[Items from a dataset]

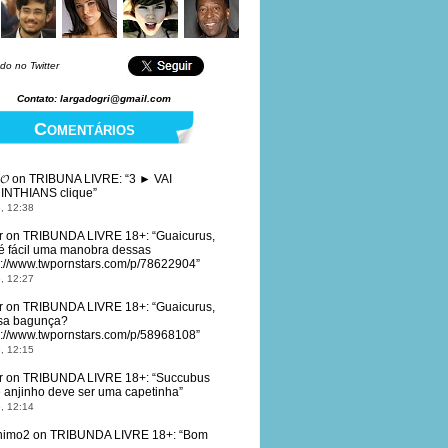
do no Twitter
Contato: largadogri@gmail.com
Comentários
𝓞
on
TRIBUNA LIVRE
: “
3 ► VAI
INTHIANS clique
”
, 12:38
r
on
TRIBUNDA LIVRE 18+
: “
Guaicurus,
é fácil uma manobra dessas
s://www.twpornstars.com/p/78622904
”
, 12:27
r
on
TRIBUNDA LIVRE 18+
: “
Guaicurus,
sa bagunça?
s://www.twpornstars.com/p/58968108
”
, 12:15
r
on
TRIBUNDA LIVRE 18+
: “
Succubus
 anjinho deve ser uma capetinha
”
, 12:14
nimo2
on
TRIBUNDA LIVRE 18+
: “
Bom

Exercise objective:
Going through the data above, return each line with the word "twpornstars".

Written answer:
s://www.twpornstars.com/p/78622904
s://www.twpornstars.com/p/58968108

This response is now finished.